NEW YORK (Standard & Poor’s) July 27, 2015–Standard & Poor’s Ratings Services downgraded 244 issuers worth $1.2 trillion in rated debt and upgraded 125 issuers with $621 billion in rated debt in the second quarter of 2015.
Downgrades eclipsed upgrades around the world as geopolitical and economic risks rose, including Greece’s potential exit from the eurozone (the “Grexit”), a slowdown in economic growth in China, and the credit effect from interest rate normalization on part of the Federal Reserve System in the U.S., according to Standard & Poor’s “Global Corporate And Sovereign Rating Actions And Outlook–Downgrades Surpass Upgrades Around The World As Geopolitical And Economic Risks Increase,” published today on RatingsDirect.

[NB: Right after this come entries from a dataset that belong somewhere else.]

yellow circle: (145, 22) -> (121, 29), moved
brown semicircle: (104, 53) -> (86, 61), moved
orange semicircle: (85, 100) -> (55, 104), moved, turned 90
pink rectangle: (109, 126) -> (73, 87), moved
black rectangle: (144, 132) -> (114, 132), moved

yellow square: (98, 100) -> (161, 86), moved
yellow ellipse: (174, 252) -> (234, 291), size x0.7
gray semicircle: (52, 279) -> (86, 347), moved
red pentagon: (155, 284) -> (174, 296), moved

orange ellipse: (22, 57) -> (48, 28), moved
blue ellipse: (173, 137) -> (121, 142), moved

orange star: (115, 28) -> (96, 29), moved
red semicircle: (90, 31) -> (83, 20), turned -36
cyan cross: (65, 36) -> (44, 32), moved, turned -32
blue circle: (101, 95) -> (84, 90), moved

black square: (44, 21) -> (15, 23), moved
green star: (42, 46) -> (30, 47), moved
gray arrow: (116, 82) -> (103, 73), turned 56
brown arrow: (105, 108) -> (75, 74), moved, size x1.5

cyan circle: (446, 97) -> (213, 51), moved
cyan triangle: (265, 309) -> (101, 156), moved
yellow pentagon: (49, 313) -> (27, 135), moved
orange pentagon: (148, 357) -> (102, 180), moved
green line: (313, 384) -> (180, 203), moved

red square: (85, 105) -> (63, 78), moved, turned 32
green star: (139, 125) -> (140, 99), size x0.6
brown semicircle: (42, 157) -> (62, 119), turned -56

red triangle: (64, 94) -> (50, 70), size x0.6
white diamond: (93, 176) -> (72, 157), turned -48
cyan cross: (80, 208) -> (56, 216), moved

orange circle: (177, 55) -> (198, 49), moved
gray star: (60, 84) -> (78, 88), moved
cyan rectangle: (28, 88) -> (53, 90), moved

“Downgrades surpassed upgrades across the globe in the second quarter of 2015, with most regions seeing two downgrades for every one upgrade—slightly above historical averages,” said Diane Vazza, head of Standard & Poor’s Global Fixed Income Research Group. “Europe was the lone exception, where downgrades still exceeded upgrades, but at a tighter margin of 1.7 to 1; the three downgrades of Greece (Hellenic Republic) in the second quarter boosted Europe’s share of downgraded debt to account for nearly two-thirds of the global total.” Under Standard & Poor’s policies, only a Rating Committee can determine a Credit Rating Action (including a Credit Rating change, affirmation or withdrawal, Rating Outlook change, or CreditWatch action). This commentary and its subject matter have not been the subject of Rating Committee action and should not be interpreted as a change to, or affirmation of, a Credit Rating or Rating Outlook.